Today a family recipe: artichokes with mayonnaise. Honestly I can not tell if it's a Sicilian recipe, I do not think I ever saw her out of my house, but we know that the artichokes with mayonnaise were always present on the table, either on Sunday or during holidays. For my brother, is not Christmas if the table there are no artichokes with mayonnaise. And so this recipe comes fully between those included in my CHRISTMAS MENU. To be honest just tell you that I prefer ARTICHOKES AND SOUR TO SICILY, but I admit that in this recipe the homemade mayonnaise exerts an immense attraction for me.

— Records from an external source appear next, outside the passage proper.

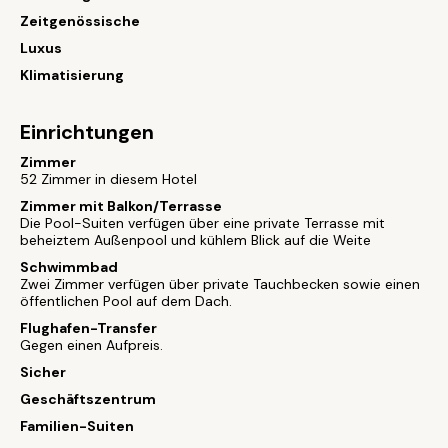
Zeitgenössische
Luxus
Klimatisierung
Einrichtungen
Zimmer
52 Zimmer in diesem Hotel
Zimmer mit Balkon/Terrasse
Die Pool-Suiten verfügen über eine private Terrasse mit
beheiztem Außenpool und kühlem Blick auf die Weite
Schwimmbad
Zwei Zimmer verfügen über private Tauchbecken sowie einen
öffentlichen Pool auf dem Dach.
Flughafen-Transfer
Gegen einen Aufpreis.
Sicher
Geschäftszentrum
Familien-Suiten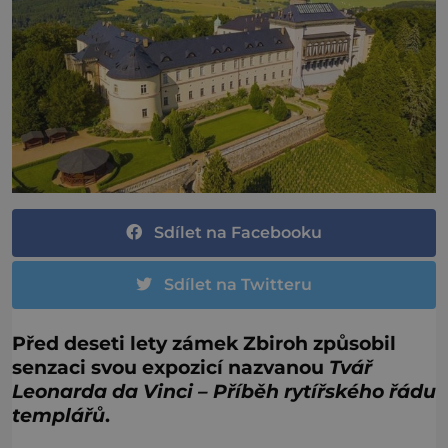
Sdílet na Facebooku
Sdílet na Twitteru
Před deseti lety zámek Zbiroh způsobil
senzaci svou expozicí nazvanou
Tvář
Leonarda da Vinci – Příběh rytířského řádu
templářů
.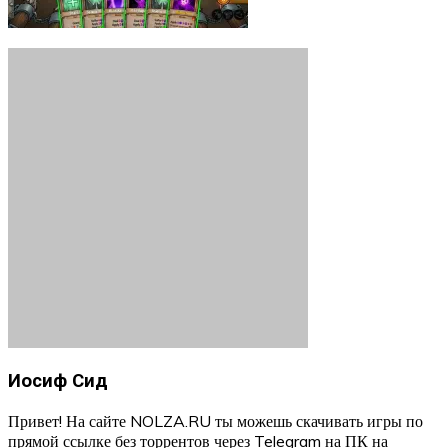
Иосиф Сид
Привет! На сайте NOLZA.RU ты можешь скачивать игры по
прямой ссылке без торрентов через Telegram на ПК на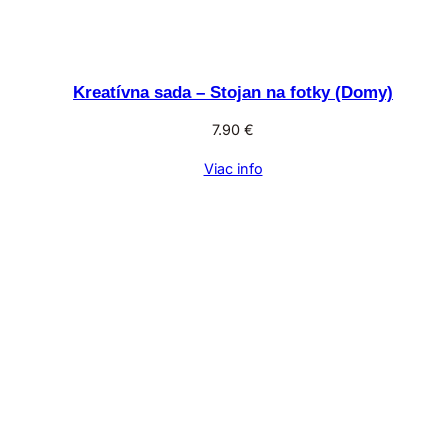
Kreatívna sada – Stojan na fotky (Domy)
7.90
€
Viac info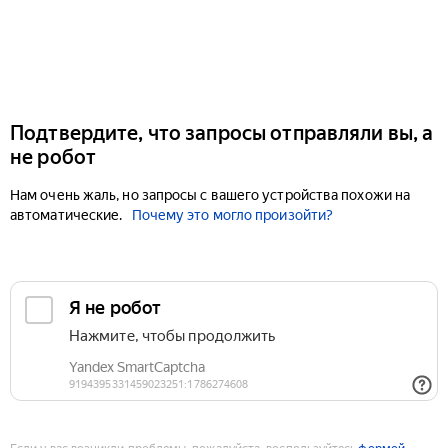
Подтвердите, что запросы отправляли вы, а
не робот
Нам очень жаль, но запросы с вашего устройства похожи на
автоматические.
Почему это могло произойти?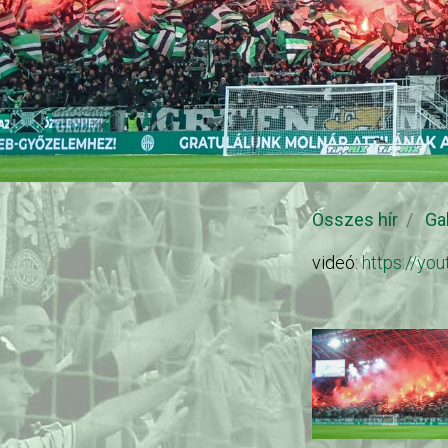
Összes hír
Ga
videó:
https://y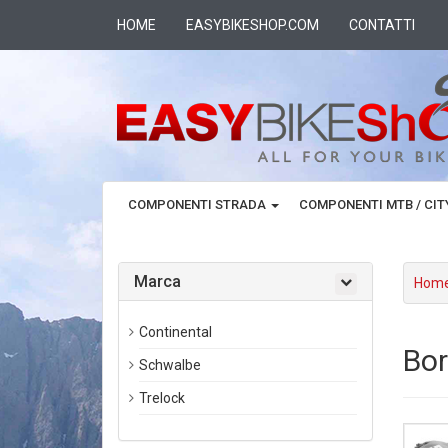
HOME
EASYBIKESHOP.COM
CONTATTI
COMPONENTI STRADA
COMPONENTI MTB / CI
Marca
Hom
Continental
Bor
Schwalbe
Trelock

Preparation is simple. Once cleaned artichokes (look how she does in my VIDEO TUTORIAL if you like on YouTube and subscribe to the channel) and cooked for a few minutes in oil, so they stay crunchy, It should only prepare a wonderful mayonnaise. I assure you that the artichokes with homemade mayonnaise are a great side dish for both the meat, both for the fish, but also an original and tasty appetizer. trust, and have a look at all my RECIPES WITH ARTICHOKES and of course do not forget the SICILIAN RECIPES. Have a good day!
Mayonnaise, queen of sauces
For me the homemade mayonnaise is one of the most delicious things in the world and, against, I hate mayonnaise ready, so pale and anemic, Acetic with that taste and pungent smell. I tell you now that I prepare mayonnaise exclusively with the yolks and with extra virgin olive oil. A light oil, with a delicate fruity, wrong to cover the delicate flavor of the sauce and the dish. To add mayonnaise and lemon, salt and a pinch of mustard. You can use white vinegar, If you prefer, lemon (matter of taste, but the lemon is unsurpassed) and, if you really want, use equal amount of oil of sunflower seeds and extra virgin. What I absolutely will not recommend, also because the two oils have the same calories but certainly not the same taste. Have a good day!
ARTICHOKES WITH MAYONNAISE (easy recipe)Print This
- 6 artichoke
- extra virgin olive oil, to taste
- Salt, to taste
- lemon, to taste
- capers for garnish, to taste
- FOR MAYONNAISE:
- 3 egg yolks
- 150 ml extra virgin olive oil
- the tip of a teaspoon of mustard (Optional)
- fine salt, to taste
- lemon juice, to taste
Clean the artichokes by removing the stem, the leaves and the tough outer parts: to make it perfectly, follow my TUTORIAL VIDEO on YouTube. Put the artichokes in plenty of water acidulated with the juice of one or two lemons for 30 minutes.
While the artichokes are in water, prepare the mayonnaise: remember that both the eggs lemon juice needed to prepare mayonnaise must be at room temperature. Pour the egg yolks in a large bowl and beat them with a whisk or electric will not form until mixture is puffy and whitish. At this point you begin to pour the oil in a thin, floor plan, always continuing to mount mayonnaise with whips. Continue until exhaustion extra virgin olive oil: When the mayonnaise and soda will begin to break away from the walls, add lemon drop by drop, the tip mustard (Optional) and salt. Eventually, add a dash of extra virgin olive oil to rub mayonnaise. Keep the mayonnaise in the refrigerator, covered with plastic wrap, until ready to use.
Cut the artichokes in half and then into quarters. Heat gently in a pan a drizzle of extra virgin olive oil. Add the drained artichokes and stir until they are soaked in oil. Season with salt and cook covered for 10 minutes. The artichokes must remain al dente and slightly crispy. Put the artichokes aside and do cool completely.
When the artichokes are cold, arrange them on a platter and cover with mayonnaise. Garnish artichokes with mayonnaise with capers, desalted under water and well dried. Bon appétit!
As riguara the choice of oil can be used to obtain oil and thus a very intense flavor sauce. For more delicate preparations, instead, you can mix the olive oil with the seed, taking care to respect the total amount specified in the recipe.
As for conservation, mayonnaise is kept cool in the refrigerator for 3-4 days in a tightly closed jar.
The artichokes with mayonnaise can be stored in the refrigerator for a day, covered with cling film for contact.